Of course, ideally, the client would handle this properly, but I don't have any control over that.
In e91dee8, handling was added for UnicodeEncodeError, but UnicodeDecodeError is still unhandled and the entire parse raises at this point.
Here is a minimal reproduction of an email a client is sending. It would be nice if the filename itself could be correctly parsed, but at a minimum, I would like to be able to get the file contents:
import email.policy
import secrets
from datetime import datetime, timezone
import sys
from email import encoders, message_from_bytes, utils
from email.message import EmailMessage
from email.mime.application import MIMEApplication
from email.utils import make_msgid
def main() -> None:
if sys.version_info[:2] < (3, 11):
now = datetime.now(timezone.utc)
else:
from datetime import UTC
now = datetime.now(UTC)
from_ = "[email protected]"
msg = EmailMessage(policy=email.policy.SMTP)
msg["date"] = utils.format_datetime(now)
msg["subject"] = "Mime param split bytes"
msg["from"] = from_
msg["message-id"] = make_msgid(domain=msg["from"].addresses[0].domain)
msg["to"] = "[email protected]"
msg.set_content("This is a test", "plain")

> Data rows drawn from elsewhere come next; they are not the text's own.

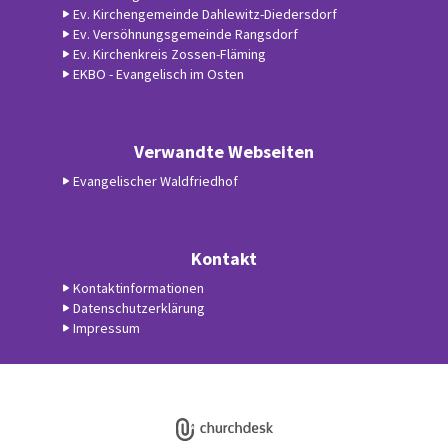
Ev. Kirchengemeinde Dahlewitz-Diedersdorf
Ev. Versöhnungsgemeinde Rangsdorf
Ev. Kirchenkreis Zossen-Fläming
EKBO - Evangelisch im Osten
Verwandte Webseiten
Evangelischer Waldfriedhof
Kontakt
Kontaktinformationen
Datenschutzerklärung
Impressum
Datenschutzerklärung
ChurchDesk-Login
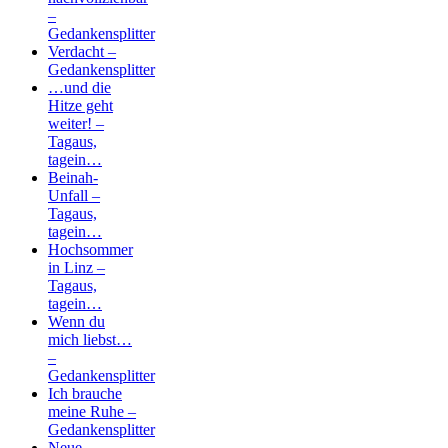
–
Gedankensplitter
Verdacht –
Gedankensplitter
…und die
Hitze geht
weiter! –
Tagaus,
tagein…
Beinah-
Unfall –
Tagaus,
tagein…
Hochsommer
in Linz –
Tagaus,
tagein…
Wenn du
mich liebst…
–
Gedankensplitter
Ich brauche
meine Ruhe –
Gedankensplitter
Neue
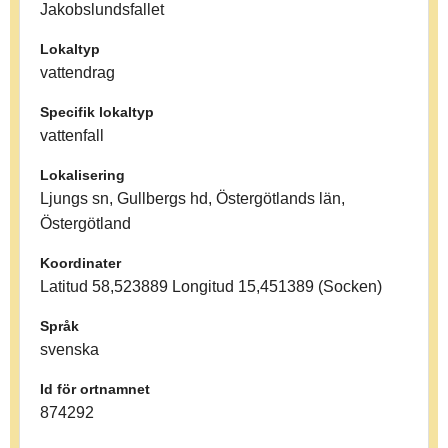
Jakobslundsfallet
Lokaltyp
vattendrag
Specifik lokaltyp
vattenfall
Lokalisering
Ljungs sn, Gullbergs hd, Östergötlands län,
Östergötland
Koordinater
Latitud 58,523889 Longitud 15,451389 (Socken)
Språk
svenska
Id för ortnamnet
874292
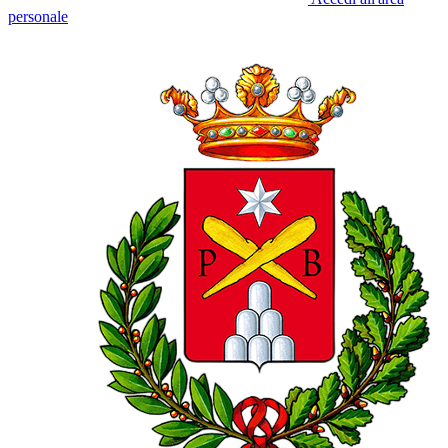
personale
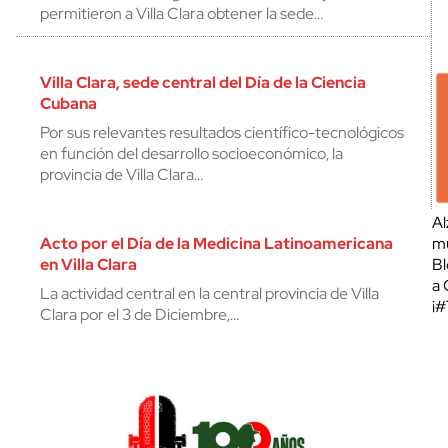
permitieron a Villa Clara obtener la sede…
Villa Clara, sede central del Día de la Ciencia
Cubana
Por sus relevantes resultados científico-tecnológicos
en función del desarrollo socioeconómico, la
provincia de Villa Clara…
Al
Acto por el Día de la Medicina Latinoamericana
mu
en Villa Clara
Bl
a 
La actividad central en la central provincia de Villa
¡
Clara por el 3 de Diciembre,…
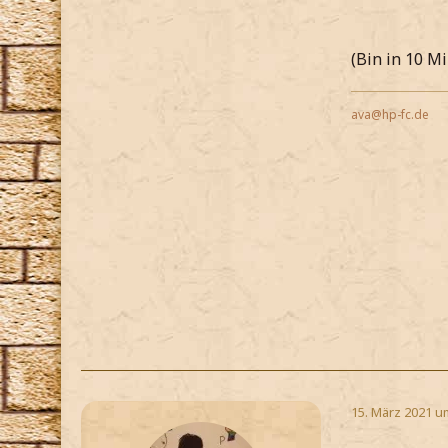
(Bin in 10 M
ava@hp-fc.de
15. März 2021 u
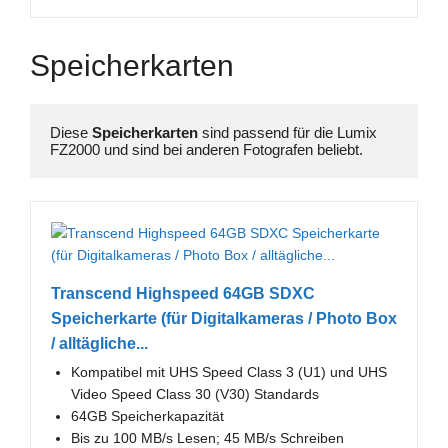
Speicherkarten
Diese 
Speicherkarten 
sind passend für die Lumix 
FZ2000 und sind bei anderen Fotografen beliebt.
Transcend Highspeed 64GB SDXC
Speicherkarte (für Digitalkameras / Photo Box
/ alltägliche...
Kompatibel mit UHS Speed Class 3 (U1) und UHS
Video Speed Class 30 (V30) Standards
64GB Speicherkapazität
Bis zu 100 MB/s Lesen; 45 MB/s Schreiben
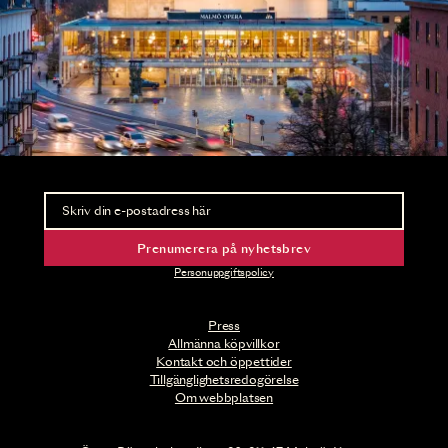
Nyhetsbrev
Ta del av förhandsinformation och biljettsläpp.
Prenumerera på nyhetsbrev
Personuppgiftspolicy
Press
Allmänna köpvillkor
Kontakt och öppettider
Tillgänglighetsredogörelse
Om webbplatsen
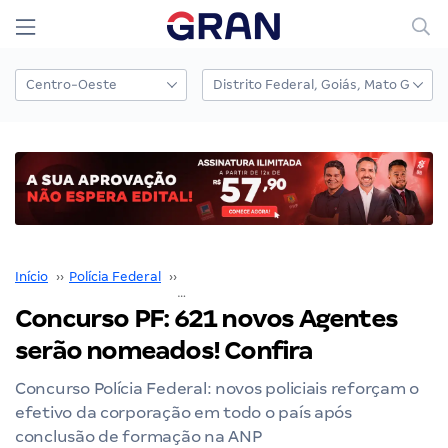
Início
››
Polícia Federal
››
Concurso Polícia Federal
››
Concurso 
Concurso PF: 621 novos Agentes
serão nomeados! Confira
Concurso Polícia Federal: novos policiais reforçam o
efetivo da corporação em todo o país após
conclusão de formação na ANP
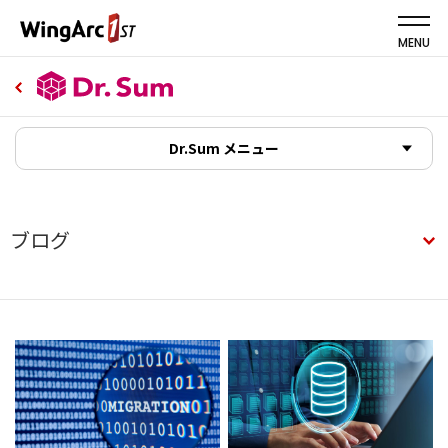
MENU
Dr.Sum メニュー
ブログ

if not msg.is_multipart():
msg.make_mixed()
attachment = MIMEApplication(
secrets.token_bytes(256),
"pdf",
encoders.encode_base64,
policy=email.policy.SMTP,
)
attachment.add_header("Content-Disposition", "attachment", filename="test")
msg.attach(attachment)
msg_bytes = msg.as_bytes()
# split the bytes of a multi-byte character across lines.
filename = "作業報告書【子】.pdf"
filename_bytes = (
("%" + filename.encode("iso-2022-jp").hex("%").upper())
.encode("ascii")
.split(b"%52", 1)
)
msg_bytes = msg_bytes.replace(
b'attachment; filename="test"',
b"attachment;\r\n filename*0*=ISO-2022-JP''"
+ b"; \r\n filename*1*=".join(filename_bytes),
)
print(msg_bytes.decode())
# trigger parsing the mime-part with the filename
message_from_bytes(msg_bytes, policy=email.policy.SMTP).get_body("html")
if __name__ == "__main__":
main()
I ran this with Python 3.8 - 3.14 all with the same result.
$ uv run --no-config --managed-python --python 3.13 run.py
Traceback (most recent call last):
File "/tmp/run.py", line 65, in <module>
main()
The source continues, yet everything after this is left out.